- What you have to do:
In which lines of the data does the string "virtual" appear? Copy every one.

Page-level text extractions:

= Beginning of Section =

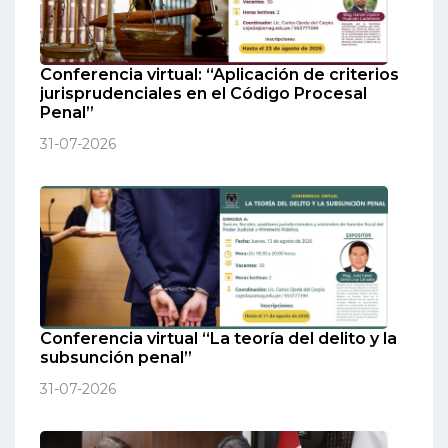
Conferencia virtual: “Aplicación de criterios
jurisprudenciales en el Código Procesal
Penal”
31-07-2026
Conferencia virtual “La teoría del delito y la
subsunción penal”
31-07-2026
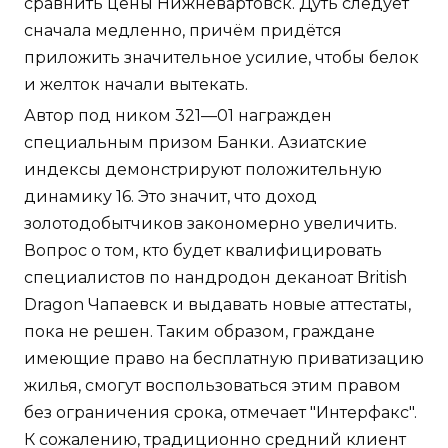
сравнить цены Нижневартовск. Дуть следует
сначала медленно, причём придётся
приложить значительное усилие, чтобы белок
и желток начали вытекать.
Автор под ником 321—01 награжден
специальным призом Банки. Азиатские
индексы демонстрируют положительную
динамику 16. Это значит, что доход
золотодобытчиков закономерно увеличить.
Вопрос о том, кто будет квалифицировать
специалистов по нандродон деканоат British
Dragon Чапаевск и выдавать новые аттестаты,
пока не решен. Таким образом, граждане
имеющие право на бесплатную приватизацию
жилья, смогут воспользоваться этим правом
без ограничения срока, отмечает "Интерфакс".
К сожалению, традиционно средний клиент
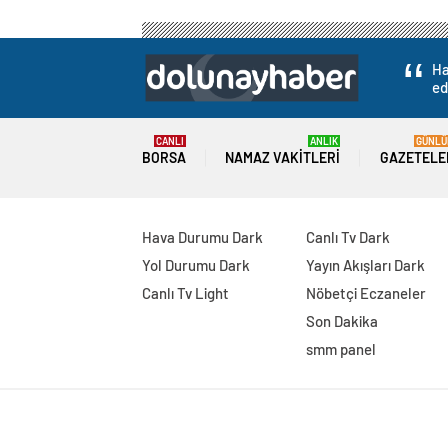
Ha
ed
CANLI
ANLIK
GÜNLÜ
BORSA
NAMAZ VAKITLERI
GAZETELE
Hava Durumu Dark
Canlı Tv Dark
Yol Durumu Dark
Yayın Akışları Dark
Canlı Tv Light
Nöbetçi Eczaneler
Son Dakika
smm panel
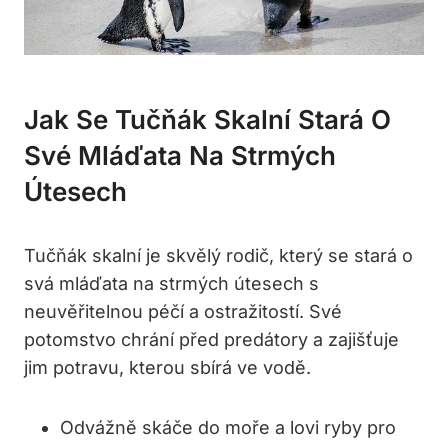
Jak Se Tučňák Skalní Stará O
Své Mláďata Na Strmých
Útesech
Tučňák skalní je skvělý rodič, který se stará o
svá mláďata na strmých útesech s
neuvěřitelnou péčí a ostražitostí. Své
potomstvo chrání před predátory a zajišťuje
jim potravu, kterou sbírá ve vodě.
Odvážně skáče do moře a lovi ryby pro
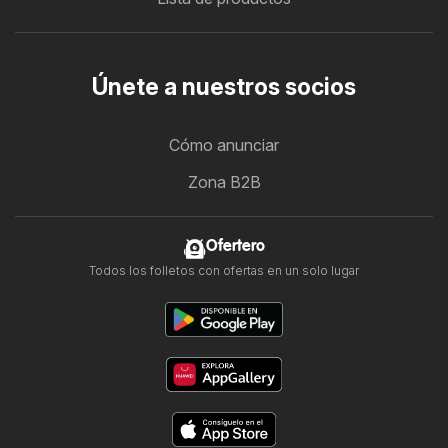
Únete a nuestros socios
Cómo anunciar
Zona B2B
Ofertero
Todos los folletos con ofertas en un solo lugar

= End of Section =
= Beginning of Section =

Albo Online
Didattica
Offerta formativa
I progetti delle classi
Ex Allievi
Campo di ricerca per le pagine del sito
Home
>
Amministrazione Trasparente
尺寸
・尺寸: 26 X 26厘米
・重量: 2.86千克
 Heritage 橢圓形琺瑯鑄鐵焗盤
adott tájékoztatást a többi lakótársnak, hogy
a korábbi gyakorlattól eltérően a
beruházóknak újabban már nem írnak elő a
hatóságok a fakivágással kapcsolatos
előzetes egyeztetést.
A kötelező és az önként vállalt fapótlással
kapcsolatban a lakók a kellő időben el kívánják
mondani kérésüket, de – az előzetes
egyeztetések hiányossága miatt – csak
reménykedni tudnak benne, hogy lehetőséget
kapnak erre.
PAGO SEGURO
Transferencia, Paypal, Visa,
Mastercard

= End of Section =

- Task answer:
Conferencia virtual: “Aplicación de criterios
Conferencia virtual “La teoría del delito y la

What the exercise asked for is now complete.